Exercise directions: Copy the lines below that contain "刹车分泵润滑剂".

··· Extracted records

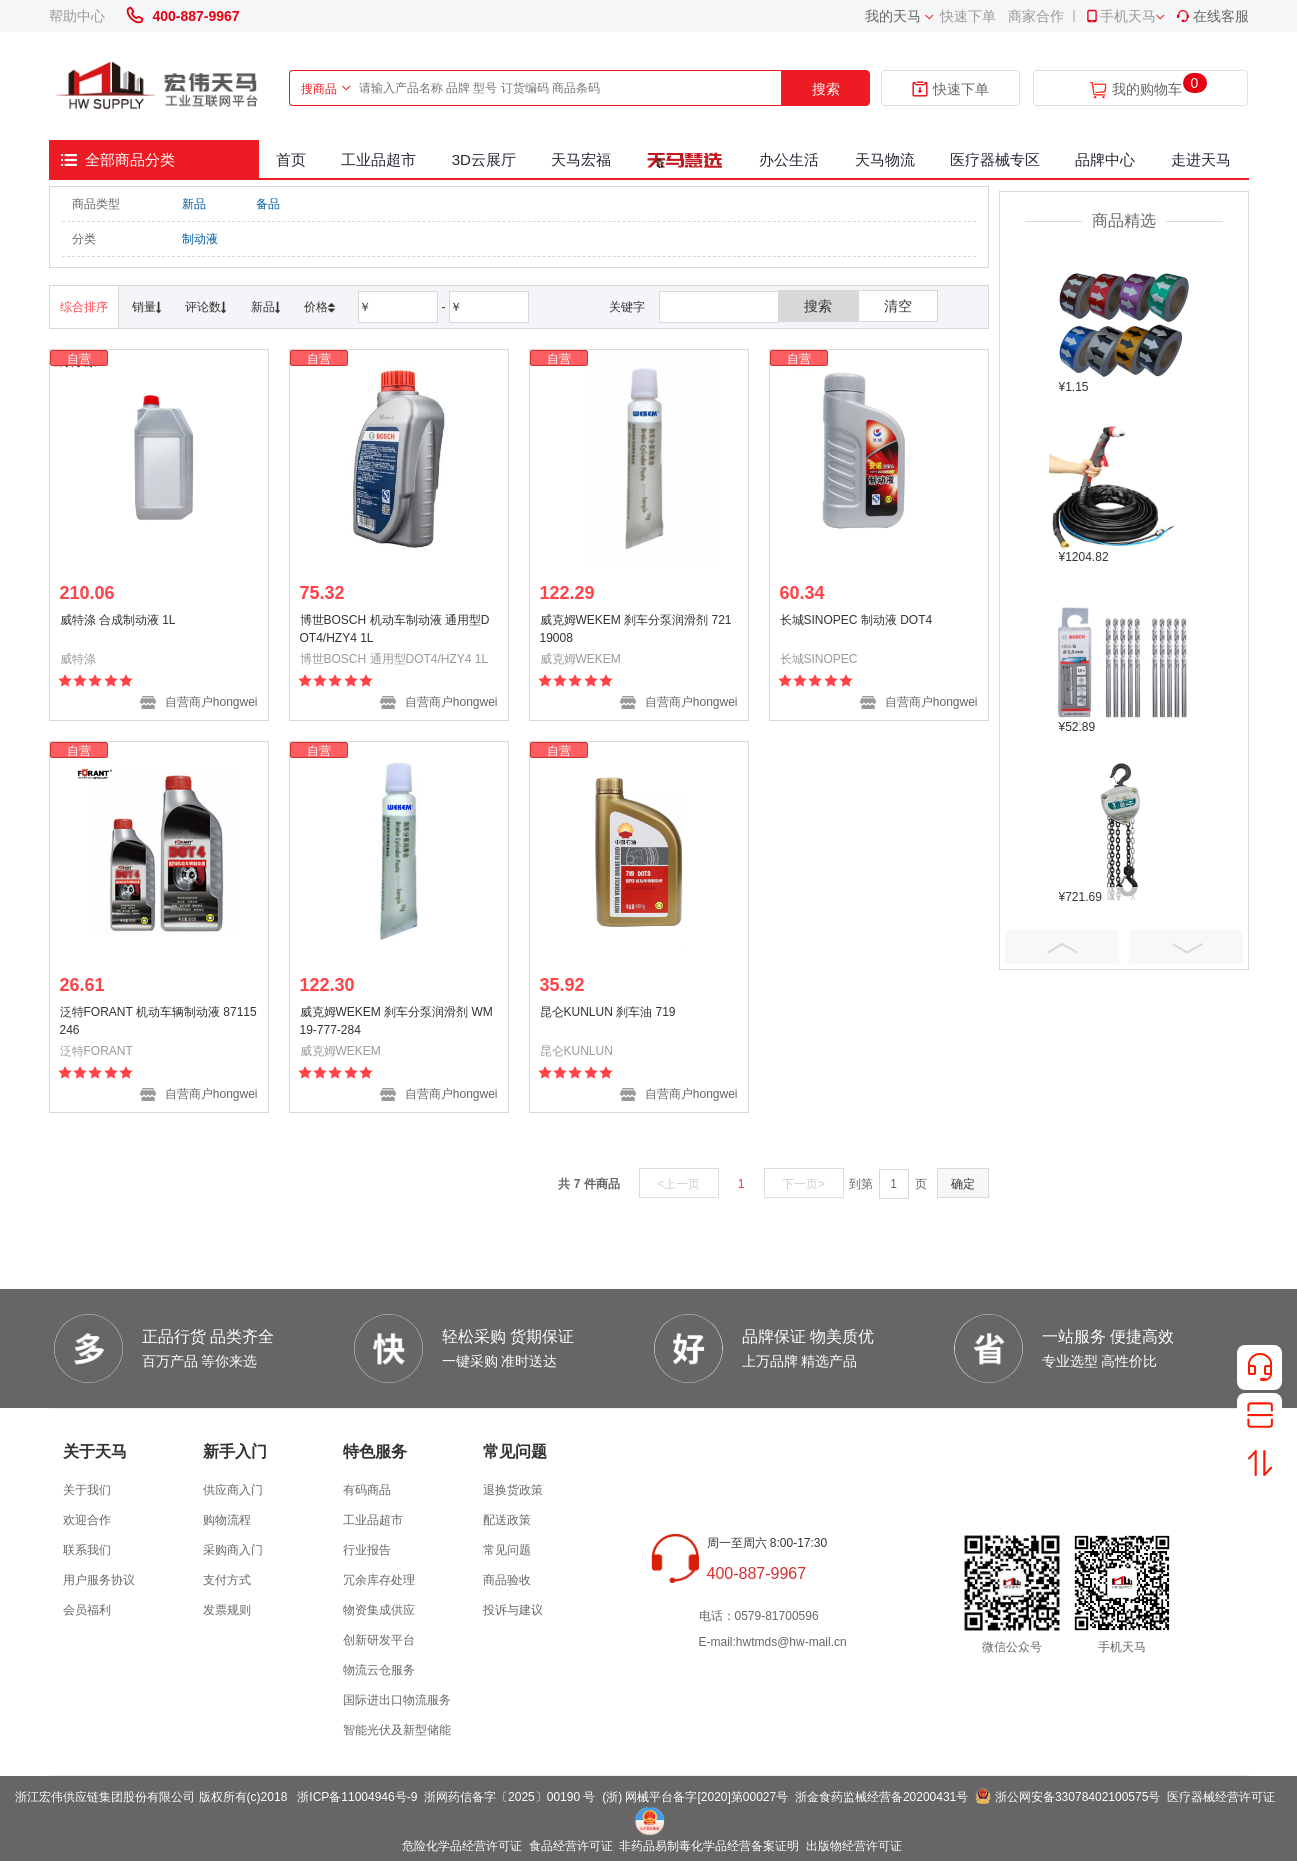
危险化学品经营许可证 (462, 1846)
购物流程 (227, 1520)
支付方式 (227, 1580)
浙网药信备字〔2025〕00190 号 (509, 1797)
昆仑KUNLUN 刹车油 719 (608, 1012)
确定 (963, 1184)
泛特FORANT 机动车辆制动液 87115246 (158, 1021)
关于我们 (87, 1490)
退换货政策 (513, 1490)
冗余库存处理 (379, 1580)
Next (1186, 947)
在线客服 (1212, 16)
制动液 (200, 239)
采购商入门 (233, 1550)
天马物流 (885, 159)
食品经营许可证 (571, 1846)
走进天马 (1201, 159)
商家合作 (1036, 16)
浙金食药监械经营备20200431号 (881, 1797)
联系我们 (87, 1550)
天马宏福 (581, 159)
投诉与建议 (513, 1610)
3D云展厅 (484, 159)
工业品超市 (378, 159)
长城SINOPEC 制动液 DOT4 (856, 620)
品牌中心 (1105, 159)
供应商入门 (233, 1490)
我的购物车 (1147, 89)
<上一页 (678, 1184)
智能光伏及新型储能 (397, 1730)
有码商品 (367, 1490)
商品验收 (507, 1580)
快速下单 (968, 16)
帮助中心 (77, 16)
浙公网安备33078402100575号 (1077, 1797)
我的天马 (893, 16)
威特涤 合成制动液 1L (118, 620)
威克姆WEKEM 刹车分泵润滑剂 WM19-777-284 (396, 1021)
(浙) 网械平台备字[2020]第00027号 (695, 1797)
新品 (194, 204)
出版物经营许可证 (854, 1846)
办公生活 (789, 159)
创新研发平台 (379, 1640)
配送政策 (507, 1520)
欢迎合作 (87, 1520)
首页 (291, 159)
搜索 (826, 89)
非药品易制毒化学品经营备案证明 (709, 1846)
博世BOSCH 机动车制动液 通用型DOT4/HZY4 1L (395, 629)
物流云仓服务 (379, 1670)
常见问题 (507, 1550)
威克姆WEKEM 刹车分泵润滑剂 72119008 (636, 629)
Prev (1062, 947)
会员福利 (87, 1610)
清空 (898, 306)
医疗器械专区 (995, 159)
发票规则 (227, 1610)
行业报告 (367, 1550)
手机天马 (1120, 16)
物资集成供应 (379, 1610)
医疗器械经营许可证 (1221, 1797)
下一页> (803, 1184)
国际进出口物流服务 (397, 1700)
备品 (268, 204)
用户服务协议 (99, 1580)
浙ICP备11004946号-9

······

Solution for this problem:
威克姆WEKEM 刹车分泵润滑剂 WM19-777-284 (396, 1021)
威克姆WEKEM 刹车分泵润滑剂 72119008 (636, 629)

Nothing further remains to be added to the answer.